Growing up in a polyglot city like Yaoundé had a certain touch to it. First, there was the multilingual environment that made me make an awkward sentence like "mon ballon est tombé dans le hole", then there was the gradual alienation, which was first linguistic, then cultural. Finally, there was the indirect encounter with 'The Powers that be'.
Allow me to take you back to my pre-speech years.
The year is 1986 - the year Wole Soyinka made Africa proud - and everything seems normal. My father is in the house, he has done his news report for the day, and I am with my Aunt G. Something serious is being said on the radio. When it is over, my father laughs, changes his clothes and goes out without telling us anything about where he is going to. My mother returns later in the day and asks after my father and my aunt tells her what has happened. My mother immediately bursts into tears and it is then that we realise the gravity of the matter. Before long, other journalists start coming to our house and I learn that my father, alongside other journalists, has been arrested.
As the wind of multi-party politics and democracy swept through Africa, Cameroon was still reluctant to accept this change and could still afford to imprison journalists for doing their job!

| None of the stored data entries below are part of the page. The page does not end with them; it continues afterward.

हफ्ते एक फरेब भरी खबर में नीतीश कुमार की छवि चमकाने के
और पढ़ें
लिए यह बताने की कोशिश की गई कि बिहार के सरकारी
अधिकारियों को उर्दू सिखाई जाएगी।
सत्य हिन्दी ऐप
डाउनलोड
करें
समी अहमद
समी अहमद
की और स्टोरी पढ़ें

The following weeks and months are awkward; there is a sense of loss, of deprivation, but above all, angst. I am oblivious and at the same time subliminally stuffed. "We are the hollow men, we are the stuffed men" T. S. Eliot had written.

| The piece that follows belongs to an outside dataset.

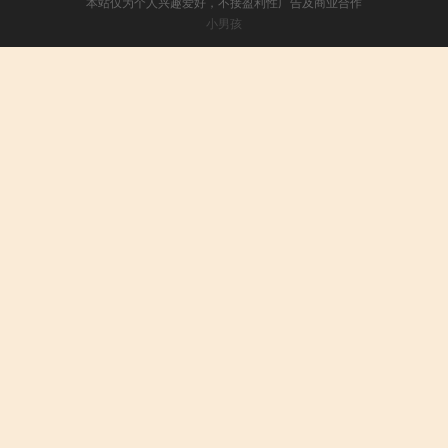
本站仅为个人兴趣爱好，不接盈利性广告及商业合作
小男孩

Sympathizers still visit us, so there is still this or that person in the house. At any rate, there is talk about my upcoming birthday- my first birthday to be exact- to cheer up the tensed aura that sits in our midst. I've made a new friend, her name is S and we are about the same age, I think. Her father is in a similar condition as mine... I shudder to think of the place. Our mothers constantly meet, go to the market, and visit our fathers...
The atmosphere is less tense now, but there are still talks of the BMM (Brigade Mixte Mobile), abductions and the secret service.
The birthday has passed. I don't remember much about it except what the pictures say. Am I the chubby infant in the picture? I wonder with disbelief, my slenderness seeming irreconcilable with my past plumpness.
My father's homecoming happened five or six months later and my puerile mind found it difficult to recognise him. His return was marked by a catch phrase from the authorities when they released him, it went thus: "The story was true, but you had no right to say it."